Problem requirements ▸ Below are some records. Return exactly the lines from the one with "in West Virginia" to the one with "So if anything", and nothing else.

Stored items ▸
━━━
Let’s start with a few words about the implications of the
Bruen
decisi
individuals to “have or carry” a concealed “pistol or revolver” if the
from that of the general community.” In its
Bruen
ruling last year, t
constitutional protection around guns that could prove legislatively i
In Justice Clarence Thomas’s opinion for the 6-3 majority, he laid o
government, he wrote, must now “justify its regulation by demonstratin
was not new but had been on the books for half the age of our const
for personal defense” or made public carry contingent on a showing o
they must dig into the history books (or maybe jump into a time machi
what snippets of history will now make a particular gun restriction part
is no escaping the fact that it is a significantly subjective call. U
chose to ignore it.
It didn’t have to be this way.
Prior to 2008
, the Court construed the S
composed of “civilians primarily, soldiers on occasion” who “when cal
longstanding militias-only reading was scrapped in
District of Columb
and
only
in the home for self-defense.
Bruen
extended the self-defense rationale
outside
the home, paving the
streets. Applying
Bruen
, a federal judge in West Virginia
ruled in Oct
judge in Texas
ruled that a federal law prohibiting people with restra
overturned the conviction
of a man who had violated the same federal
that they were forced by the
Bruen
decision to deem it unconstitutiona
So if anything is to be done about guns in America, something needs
━━━
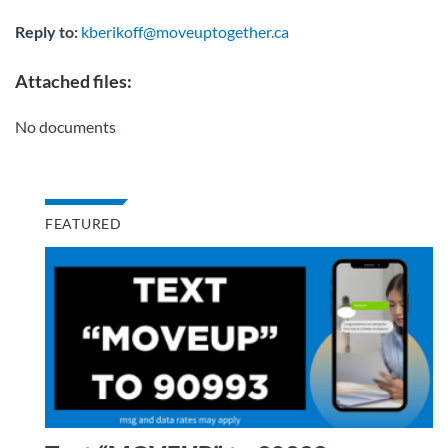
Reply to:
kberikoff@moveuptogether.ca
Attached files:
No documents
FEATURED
━━━
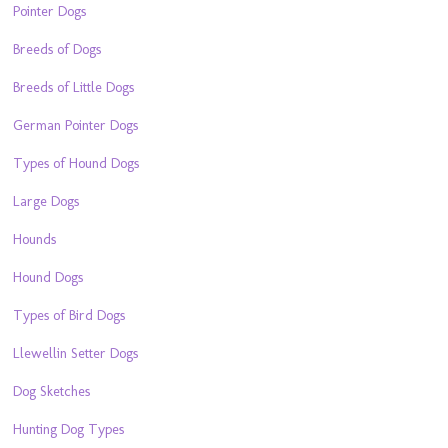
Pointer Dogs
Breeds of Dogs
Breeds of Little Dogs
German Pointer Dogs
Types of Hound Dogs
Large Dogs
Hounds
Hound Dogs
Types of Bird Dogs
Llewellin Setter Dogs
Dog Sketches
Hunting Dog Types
━━━
Response to the task ▸
, a federal judge in West Virginia
ruled in Oct
judge in Texas
ruled that a federal law prohibiting people with restra
overturned the conviction
of a man who had violated the same federal
that they were forced by the
Bruen
decision to deem it unconstitutiona
So if anything is to be done about guns in America, something needs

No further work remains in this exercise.